++++ GIVEN RECORDS ++++

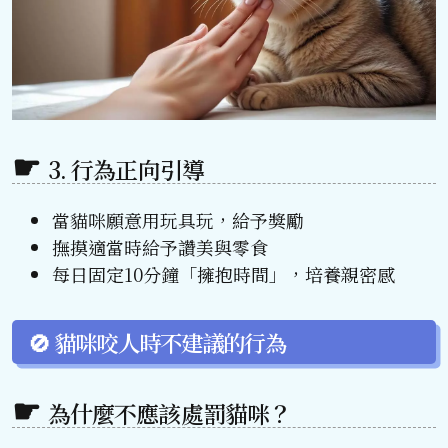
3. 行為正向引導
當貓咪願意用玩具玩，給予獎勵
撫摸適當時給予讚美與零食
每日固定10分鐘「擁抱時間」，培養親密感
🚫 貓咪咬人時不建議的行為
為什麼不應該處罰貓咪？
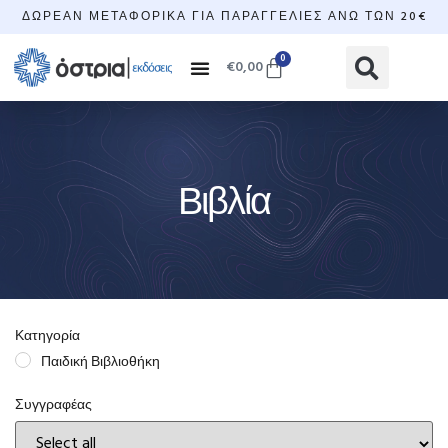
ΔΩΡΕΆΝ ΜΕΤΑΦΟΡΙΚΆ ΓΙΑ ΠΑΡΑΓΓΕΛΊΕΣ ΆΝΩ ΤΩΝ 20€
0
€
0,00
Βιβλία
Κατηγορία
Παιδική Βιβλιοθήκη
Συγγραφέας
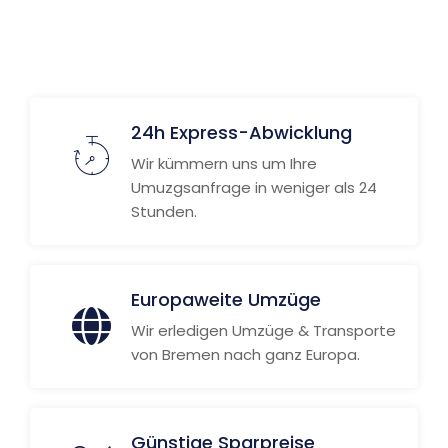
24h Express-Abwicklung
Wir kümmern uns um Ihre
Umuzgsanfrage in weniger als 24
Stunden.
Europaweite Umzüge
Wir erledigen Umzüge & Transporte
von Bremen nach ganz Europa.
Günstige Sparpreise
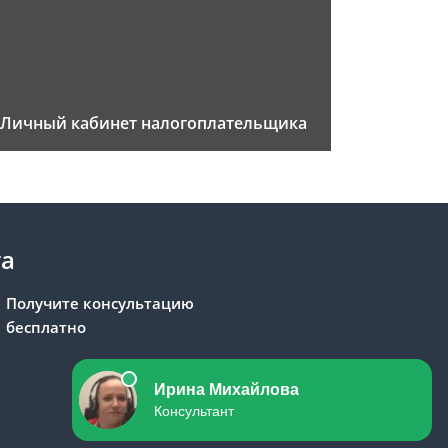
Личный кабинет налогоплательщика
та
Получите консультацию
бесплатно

++++

WORK ORDER
Output the entries above exactly. Drop the pictures.

EXERCISE RESPONSE
3. 行為正向引導
當貓咪願意用玩具玩，給予獎勵
撫摸適當時給予讚美與零食
每日固定10分鐘「擁抱時間」，培養親密感
🚫 貓咪咬人時不建議的行為
為什麼不應該處罰貓咪？
ΔΩΡΕΆΝ ΜΕΤΑΦΟΡΙΚΆ ΓΙΑ ΠΑΡΑΓΓΕΛΊΕΣ ΆΝΩ ΤΩΝ 20€
0
€
0,00
Βιβλία
Κατηγορία
Παιδική Βιβλιοθήκη
Συγγραφέας
24h Express-Abwicklung
Wir kümmern uns um Ihre
Umuzgsanfrage in weniger als 24
Stunden.
Europaweite Umzüge
Wir erledigen Umzüge & Transporte
von Bremen nach ganz Europa.
Günstige Sparpreise
Личный кабинет налогоплательщика
та
Получите консультацию
бесплатно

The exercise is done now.